- Lavrov à Pékin (15 avril) : la Russie offre de « compenser » le déficit énergétique chinois
- L’Iran exportait 80 % de son brut vers la Chine (1,38 Mbpd). Le blocus coupe ce flux
- Recettes pétrolières russes : doublées de février à mars (9,7 → 19 Mds $, AIE)
- Power of Siberia 2 signé : jusqu’à 50 Mds m³/an de gaz. Construction : 10 ans
- Poutine en Chine confirmé. Trump attendu mi-mai. Xi reçoit les deux rivaux
1,38 million de barils par jour. C’est ce que l’Iran envoyait à la Chine avant la guerre — 80 % de ses exportations de brut. Ce flux est désormais coupé par le double blocus. Le 15 avril à Pékin, le ministre russe des Affaires étrangères Sergueï Lavrov a offert de combler le vide. Derrière l’offre diplomatique, un basculement énergétique mondial que la guerre accélère mais n’a pas créé.
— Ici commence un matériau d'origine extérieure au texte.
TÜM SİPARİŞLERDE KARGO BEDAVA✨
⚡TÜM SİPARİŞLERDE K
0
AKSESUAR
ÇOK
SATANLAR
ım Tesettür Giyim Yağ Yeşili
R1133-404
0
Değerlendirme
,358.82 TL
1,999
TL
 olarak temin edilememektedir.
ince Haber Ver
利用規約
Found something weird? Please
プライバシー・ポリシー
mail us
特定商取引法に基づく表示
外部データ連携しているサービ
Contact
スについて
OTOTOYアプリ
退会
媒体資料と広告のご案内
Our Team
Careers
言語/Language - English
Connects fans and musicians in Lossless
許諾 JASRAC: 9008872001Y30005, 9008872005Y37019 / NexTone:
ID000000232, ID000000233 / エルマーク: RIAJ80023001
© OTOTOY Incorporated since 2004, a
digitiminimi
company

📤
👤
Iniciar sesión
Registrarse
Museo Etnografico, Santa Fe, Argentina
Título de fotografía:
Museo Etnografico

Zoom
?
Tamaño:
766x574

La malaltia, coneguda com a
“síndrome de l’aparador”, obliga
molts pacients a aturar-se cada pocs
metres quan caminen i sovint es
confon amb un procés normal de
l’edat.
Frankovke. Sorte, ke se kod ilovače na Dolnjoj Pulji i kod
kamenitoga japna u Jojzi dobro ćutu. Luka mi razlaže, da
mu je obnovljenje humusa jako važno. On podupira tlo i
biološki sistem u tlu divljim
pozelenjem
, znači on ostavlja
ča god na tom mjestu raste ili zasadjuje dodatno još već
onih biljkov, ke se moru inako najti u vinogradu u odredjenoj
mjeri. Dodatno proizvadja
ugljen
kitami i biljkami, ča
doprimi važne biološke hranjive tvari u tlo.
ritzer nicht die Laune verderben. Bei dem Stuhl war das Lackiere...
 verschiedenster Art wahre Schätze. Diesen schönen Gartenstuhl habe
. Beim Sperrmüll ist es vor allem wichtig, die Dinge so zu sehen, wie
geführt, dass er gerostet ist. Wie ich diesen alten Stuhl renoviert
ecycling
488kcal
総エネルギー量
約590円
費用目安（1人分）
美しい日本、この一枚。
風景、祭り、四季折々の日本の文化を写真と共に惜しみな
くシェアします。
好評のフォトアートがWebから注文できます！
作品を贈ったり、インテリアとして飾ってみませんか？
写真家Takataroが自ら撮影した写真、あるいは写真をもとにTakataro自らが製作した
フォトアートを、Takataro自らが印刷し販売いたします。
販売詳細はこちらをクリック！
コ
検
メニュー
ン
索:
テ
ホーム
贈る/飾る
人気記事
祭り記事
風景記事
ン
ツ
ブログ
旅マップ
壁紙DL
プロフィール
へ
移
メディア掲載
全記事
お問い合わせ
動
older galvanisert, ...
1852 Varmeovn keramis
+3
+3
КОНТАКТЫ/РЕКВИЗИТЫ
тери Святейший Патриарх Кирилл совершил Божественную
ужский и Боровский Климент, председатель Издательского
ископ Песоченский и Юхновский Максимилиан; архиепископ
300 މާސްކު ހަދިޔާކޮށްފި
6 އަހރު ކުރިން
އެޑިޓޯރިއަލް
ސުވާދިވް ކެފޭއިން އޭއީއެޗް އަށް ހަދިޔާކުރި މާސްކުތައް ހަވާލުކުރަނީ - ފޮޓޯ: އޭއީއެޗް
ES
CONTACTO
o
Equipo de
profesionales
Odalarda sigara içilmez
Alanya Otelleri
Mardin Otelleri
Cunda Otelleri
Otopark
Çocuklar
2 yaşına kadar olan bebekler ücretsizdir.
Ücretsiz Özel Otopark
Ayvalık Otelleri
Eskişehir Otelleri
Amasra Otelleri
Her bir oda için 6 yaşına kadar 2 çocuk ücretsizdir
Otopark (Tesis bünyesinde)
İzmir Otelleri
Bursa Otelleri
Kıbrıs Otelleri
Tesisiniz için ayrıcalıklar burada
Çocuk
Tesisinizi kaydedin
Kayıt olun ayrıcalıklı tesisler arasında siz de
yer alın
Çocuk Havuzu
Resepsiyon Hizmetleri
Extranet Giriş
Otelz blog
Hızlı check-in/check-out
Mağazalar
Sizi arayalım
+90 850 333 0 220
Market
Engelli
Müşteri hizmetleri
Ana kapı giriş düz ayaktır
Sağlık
L’offre de Lavrov : combler le vide iranien
« La Russie peut sans aucun doute compenser le déficit de ressources qui est apparu, aussi bien pour la République populaire de Chine que pour tous les pays désireux de travailler avec nous d’une manière équitable et mutuellement bénéfique. » La déclaration de Lavrov, citée par les agences de presse russes, est calibrée. Elle ne mentionne pas l’Iran. Elle ne critique pas le blocus américain. Elle offre un service.
Reçu par Xi Jinping, Lavrov a confirmé une visite en Chine du président Vladimir Poutine au cours du premier semestre 2026. Le président chinois pourrait donc recevoir successivement Trump — annoncé mi-mai — et Poutine dans les prochaines semaines. La Chine au centre, les deux rivaux qui défilent.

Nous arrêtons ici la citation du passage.